╭──
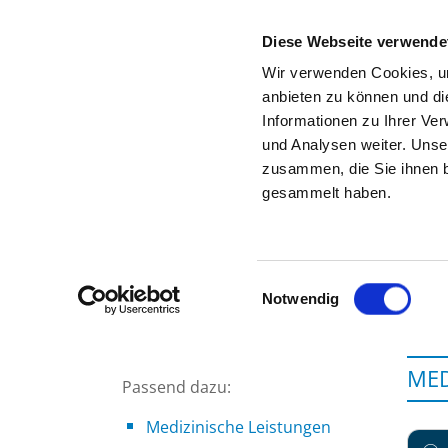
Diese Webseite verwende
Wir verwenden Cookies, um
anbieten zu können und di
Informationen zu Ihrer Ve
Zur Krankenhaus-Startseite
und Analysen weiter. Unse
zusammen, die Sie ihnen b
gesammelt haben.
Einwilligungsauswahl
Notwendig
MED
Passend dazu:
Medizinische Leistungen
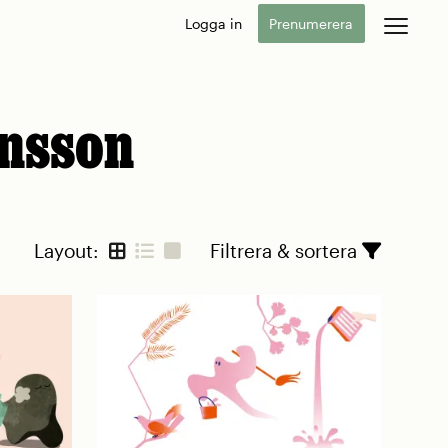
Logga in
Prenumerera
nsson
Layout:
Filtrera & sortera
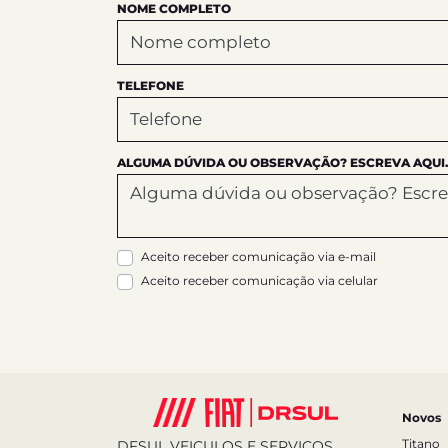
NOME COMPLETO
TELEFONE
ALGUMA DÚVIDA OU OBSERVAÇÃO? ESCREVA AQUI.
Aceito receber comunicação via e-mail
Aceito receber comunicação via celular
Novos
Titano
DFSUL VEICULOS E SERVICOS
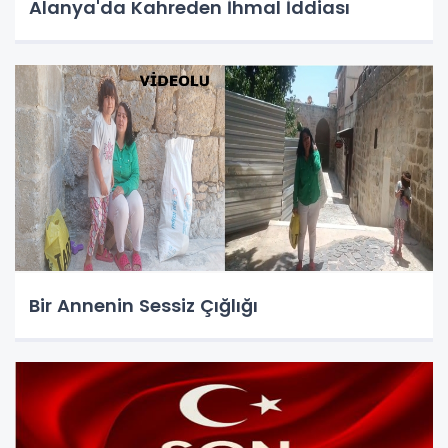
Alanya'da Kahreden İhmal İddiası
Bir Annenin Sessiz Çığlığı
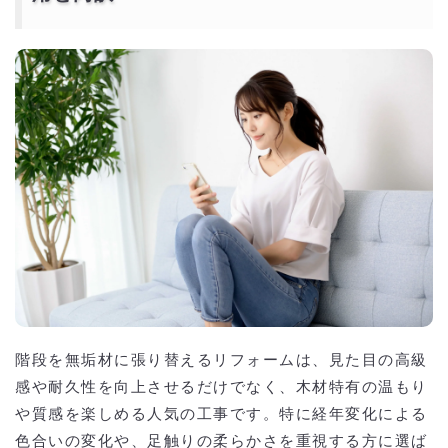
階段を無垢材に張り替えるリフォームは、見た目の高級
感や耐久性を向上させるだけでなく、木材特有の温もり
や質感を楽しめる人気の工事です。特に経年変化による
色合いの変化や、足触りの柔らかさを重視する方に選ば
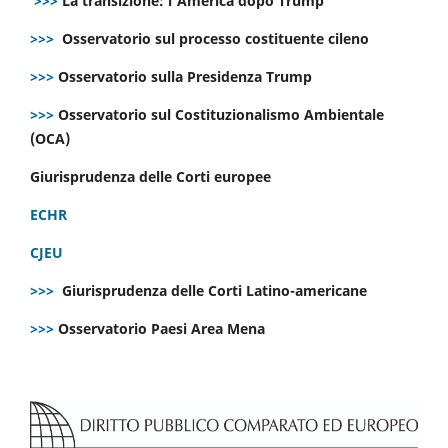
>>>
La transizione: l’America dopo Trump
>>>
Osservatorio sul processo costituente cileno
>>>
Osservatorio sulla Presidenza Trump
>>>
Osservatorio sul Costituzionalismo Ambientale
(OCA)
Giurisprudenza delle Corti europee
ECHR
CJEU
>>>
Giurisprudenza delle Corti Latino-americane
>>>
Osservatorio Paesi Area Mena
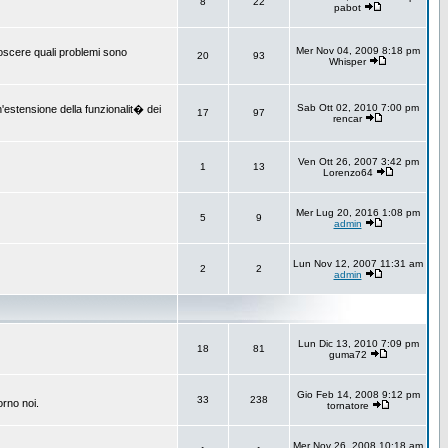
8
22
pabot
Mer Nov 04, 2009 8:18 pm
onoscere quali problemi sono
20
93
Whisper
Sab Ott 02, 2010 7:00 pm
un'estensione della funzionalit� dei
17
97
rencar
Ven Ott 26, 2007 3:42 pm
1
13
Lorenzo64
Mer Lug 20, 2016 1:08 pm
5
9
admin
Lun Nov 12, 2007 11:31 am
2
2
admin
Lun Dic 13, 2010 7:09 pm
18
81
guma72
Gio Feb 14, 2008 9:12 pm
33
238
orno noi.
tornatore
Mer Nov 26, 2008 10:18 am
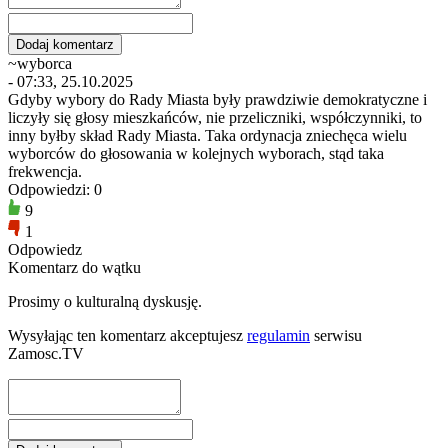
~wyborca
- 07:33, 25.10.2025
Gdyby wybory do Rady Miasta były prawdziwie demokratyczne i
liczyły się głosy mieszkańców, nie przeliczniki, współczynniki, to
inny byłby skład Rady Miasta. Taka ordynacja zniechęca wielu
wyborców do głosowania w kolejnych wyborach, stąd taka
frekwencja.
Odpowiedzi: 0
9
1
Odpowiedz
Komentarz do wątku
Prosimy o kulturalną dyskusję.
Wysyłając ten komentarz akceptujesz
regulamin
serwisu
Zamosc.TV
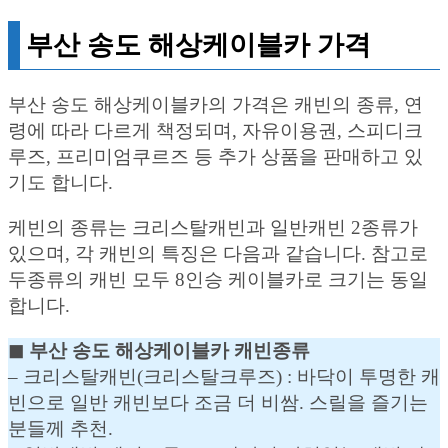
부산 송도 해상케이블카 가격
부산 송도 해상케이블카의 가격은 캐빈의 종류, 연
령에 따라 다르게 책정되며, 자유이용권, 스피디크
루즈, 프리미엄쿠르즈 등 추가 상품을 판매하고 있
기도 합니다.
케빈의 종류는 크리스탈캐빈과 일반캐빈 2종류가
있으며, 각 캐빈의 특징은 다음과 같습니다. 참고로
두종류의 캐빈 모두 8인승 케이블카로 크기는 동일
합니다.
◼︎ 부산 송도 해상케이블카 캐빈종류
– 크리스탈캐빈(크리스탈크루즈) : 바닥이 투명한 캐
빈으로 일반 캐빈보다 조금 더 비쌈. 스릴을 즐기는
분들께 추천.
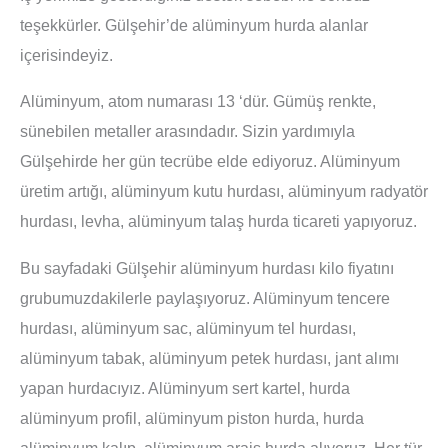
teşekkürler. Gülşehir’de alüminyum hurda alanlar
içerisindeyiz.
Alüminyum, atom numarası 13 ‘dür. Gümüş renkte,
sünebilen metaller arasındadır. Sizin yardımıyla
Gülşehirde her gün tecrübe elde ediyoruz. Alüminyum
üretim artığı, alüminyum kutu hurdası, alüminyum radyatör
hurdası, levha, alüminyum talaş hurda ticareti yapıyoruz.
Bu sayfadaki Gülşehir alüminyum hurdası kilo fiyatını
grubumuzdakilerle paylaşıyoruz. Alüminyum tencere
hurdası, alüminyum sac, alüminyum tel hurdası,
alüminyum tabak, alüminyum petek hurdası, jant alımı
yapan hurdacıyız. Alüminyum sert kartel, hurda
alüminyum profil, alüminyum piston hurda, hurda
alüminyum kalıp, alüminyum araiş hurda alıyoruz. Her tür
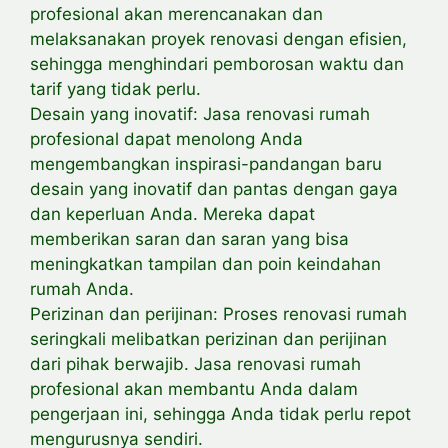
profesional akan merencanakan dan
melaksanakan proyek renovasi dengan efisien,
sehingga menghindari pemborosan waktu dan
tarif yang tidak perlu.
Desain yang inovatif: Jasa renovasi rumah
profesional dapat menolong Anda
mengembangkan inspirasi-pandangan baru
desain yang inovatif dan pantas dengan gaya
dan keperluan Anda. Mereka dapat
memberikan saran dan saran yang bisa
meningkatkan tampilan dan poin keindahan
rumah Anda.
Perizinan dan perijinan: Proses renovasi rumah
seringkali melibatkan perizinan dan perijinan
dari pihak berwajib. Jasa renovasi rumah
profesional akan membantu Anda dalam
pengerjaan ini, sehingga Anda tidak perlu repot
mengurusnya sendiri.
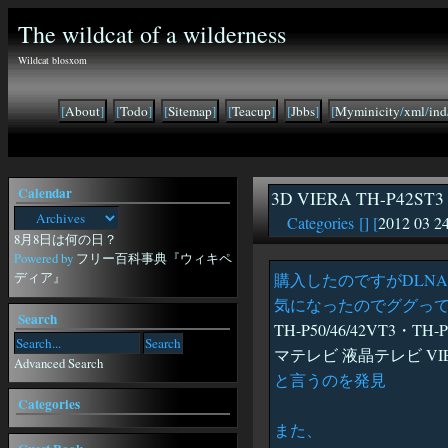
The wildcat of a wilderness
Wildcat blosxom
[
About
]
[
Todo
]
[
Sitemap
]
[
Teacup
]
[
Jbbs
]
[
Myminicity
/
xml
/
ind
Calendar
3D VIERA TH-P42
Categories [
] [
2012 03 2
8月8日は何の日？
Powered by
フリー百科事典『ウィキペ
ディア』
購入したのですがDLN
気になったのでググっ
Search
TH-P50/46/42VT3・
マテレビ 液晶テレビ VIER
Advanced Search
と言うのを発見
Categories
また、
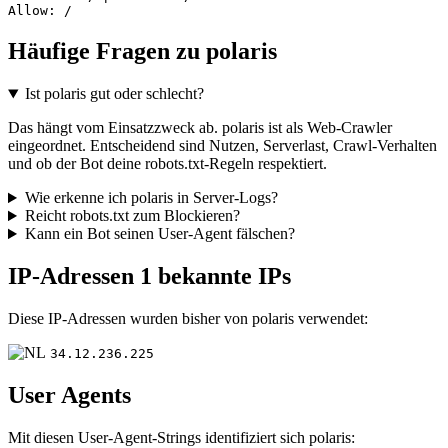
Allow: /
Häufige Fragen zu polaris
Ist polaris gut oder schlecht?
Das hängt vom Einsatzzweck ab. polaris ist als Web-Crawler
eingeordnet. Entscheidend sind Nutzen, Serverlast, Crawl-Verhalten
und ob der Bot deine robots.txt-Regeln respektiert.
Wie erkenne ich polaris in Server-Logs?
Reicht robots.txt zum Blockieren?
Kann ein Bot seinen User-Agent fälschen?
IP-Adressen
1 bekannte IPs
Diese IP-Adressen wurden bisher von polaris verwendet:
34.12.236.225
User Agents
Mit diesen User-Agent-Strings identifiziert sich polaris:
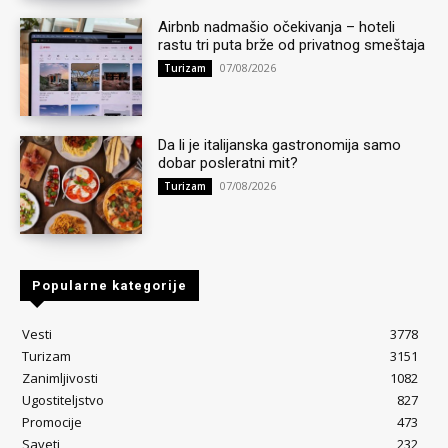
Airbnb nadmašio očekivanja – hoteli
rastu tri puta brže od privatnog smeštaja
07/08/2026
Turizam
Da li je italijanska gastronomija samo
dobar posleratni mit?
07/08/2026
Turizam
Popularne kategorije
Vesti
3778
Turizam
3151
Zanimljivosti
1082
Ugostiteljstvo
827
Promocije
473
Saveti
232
╰──
Transcribe every entry exactly. Leave out the pictures.

# [REPLY TO THE TASK]
Diese Webseite verwende
Wir verwenden Cookies, um
anbieten zu können und di
Informationen zu Ihrer Ve
Zur Krankenhaus-Startseite
und Analysen weiter. Unse
zusammen, die Sie ihnen b
gesammelt haben.
Einwilligungsauswahl
Notwendig
MED
Passend dazu:
Medizinische Leistungen
Logga in
Prenumerera
nsson
Layout:
Filtrera & sortera
NOME COMPLETO
TELEFONE
ALGUMA DÚVIDA OU OBSERVAÇÃO? ESCREVA AQUI.
Aceito receber comunicação via e-mail
Aceito receber comunicação via celular
Novos
Titano
DFSUL VEICULOS E SERVICOS
Alanya'da Kahreden İhmal İddiası
Bir Annenin Sessiz Çığlığı
階段を無垢材に張り替えるリフォームは、見た目の高級
感や耐久性を向上させるだけでなく、木材特有の温もり
や質感を楽しめる人気の工事です。特に経年変化による
色合いの変化や、足触りの柔らかさを重視する方に選ば
>>>
La transizione: l’America dopo Trump
>>>
Osservatorio sul processo costituente cileno
>>>
Osservatorio sulla Presidenza Trump
>>>
Osservatorio sul Costituzionalismo Ambientale
(OCA)
Giurisprudenza delle Corti europee
ECHR
CJEU
>>>
Giurisprudenza delle Corti Latino-americane
>>>
Osservatorio Paesi Area Mena
8
22
pabot
Mer Nov 04, 2009 8:18 pm
onoscere quali problemi sono
20
93
Whisper
Sab Ott 02, 2010 7:00 pm
un'estensione della funzionalit� dei
17
97
rencar
Ven Ott 26, 2007 3:42 pm
1
13
Lorenzo64
Mer Lug 20, 2016 1:08 pm
5
9
admin
Lun Nov 12, 2007 11:31 am
2
2
admin
Lun Dic 13, 2010 7:09 pm
18
81
guma72
Gio Feb 14, 2008 9:12 pm
33
238
orno noi.
tornatore
Mer Nov 26, 2008 10:18 am
~wyborca
- 07:33, 25.10.2025
Gdyby wybory do Rady Miasta były prawdziwie demokratyczne i
liczyły się głosy mieszkańców, nie przeliczniki, współczynniki, to
inny byłby skład Rady Miasta. Taka ordynacja zniechęca wielu
wyborców do głosowania w kolejnych wyborach, stąd taka
frekwencja.
Odpowiedzi: 0
9
1
Odpowiedz
Komentarz do wątku
Prosimy o kulturalną dyskusję.
Wysyłając ten komentarz akceptujesz
regulamin
serwisu
Zamosc.TV
부산 송도 해상케이블카 가격
부산 송도 해상케이블카의 가격은 캐빈의 종류, 연
령에 따라 다르게 책정되며, 자유이용권, 스피디크
루즈, 프리미엄쿠르즈 등 추가 상품을 판매하고 있
기도 합니다.
케빈의 종류는 크리스탈캐빈과 일반캐빈 2종류가
있으며, 각 캐빈의 특징은 다음과 같습니다. 참고로
두종류의 캐빈 모두 8인승 케이블카로 크기는 동일
합니다.
◼︎ 부산 송도 해상케이블카 캐빈종류
– 크리스탈캐빈(크리스탈크루즈) : 바닥이 투명한 캐
빈으로 일반 캐빈보다 조금 더 비쌈. 스릴을 즐기는
분들께 추천.
teşekkürler. Gülşehir’de alüminyum hurda alanlar
içerisindeyiz.
Alüminyum, atom numarası 13 ‘dür. Gümüş renkte,
sünebilen metaller arasındadır. Sizin yardımıyla
Gülşehirde her gün tecrübe elde ediyoruz. Alüminyum
üretim artığı, alüminyum kutu hurdası, alüminyum radyatör
hurdası, levha, alüminyum talaş hurda ticareti yapıyoruz.
Bu sayfadaki Gülşehir alüminyum hurdası kilo fiyatını
grubumuzdakilerle paylaşıyoruz. Alüminyum tencere
hurdası, alüminyum sac, alüminyum tel hurdası,
alüminyum tabak, alüminyum petek hurdası, jant alımı
yapan hurdacıyız. Alüminyum sert kartel, hurda
alüminyum profil, alüminyum piston hurda, hurda
alüminyum kalıp, alüminyum araiş hurda alıyoruz. Her tür
profesional akan merencanakan dan
melaksanakan proyek renovasi dengan efisien,
sehingga menghindari pemborosan waktu dan
tarif yang tidak perlu.
Desain yang inovatif: Jasa renovasi rumah
profesional dapat menolong Anda
mengembangkan inspirasi-pandangan baru
desain yang inovatif dan pantas dengan gaya
dan keperluan Anda. Mereka dapat
memberikan saran dan saran yang bisa
meningkatkan tampilan dan poin keindahan
rumah Anda.
Perizinan dan perijinan: Proses renovasi rumah
seringkali melibatkan perizinan dan perijinan
dari pihak berwajib. Jasa renovasi rumah
profesional akan membantu Anda dalam
pengerjaan ini, sehingga Anda tidak perlu repot
mengurusnya sendiri.
The wildcat of a wilderness
Wildcat blosxom
[
About
]
[
Todo
]
[
Sitemap
]
[
Teacup
]
[
Jbbs
]
[
Myminicity
/
xml
/
ind
Calendar
3D VIERA TH-P42
Categories [
] [
2012 03 2
8月8日は何の日？
Powered by
フリー百科事典『ウィキペ
ディア』
購入したのですがDLN
気になったのでググっ
Search
TH-P50/46/42VT3・
マテレビ 液晶テレビ VIER
Advanced Search
と言うのを発見
Categories
また、
Allow: /
Häufige Fragen zu polaris
Ist polaris gut oder schlecht?
Das hängt vom Einsatzzweck ab. polaris ist als Web-Crawler
eingeordnet. Entscheidend sind Nutzen, Serverlast, Crawl-Verhalten
und ob der Bot deine robots.txt-Regeln respektiert.
Wie erkenne ich polaris in Server-Logs?
Reicht robots.txt zum Blockieren?
Kann ein Bot seinen User-Agent fälschen?
IP-Adressen
1 bekannte IPs
Diese IP-Adressen wurden bisher von polaris verwendet:
34.12.236.225
User Agents
Mit diesen User-Agent-Strings identifiziert sich polaris:
Airbnb nadmašio očekivanja – hoteli
rastu tri puta brže od privatnog smeštaja
07/08/2026
Turizam
Da li je italijanska gastronomija samo
dobar posleratni mit?
07/08/2026
Turizam
Popularne kategorije
Vesti
3778
Turizam
3151
Zanimljivosti
1082
Ugostiteljstvo
827
Promocije
473
Saveti
232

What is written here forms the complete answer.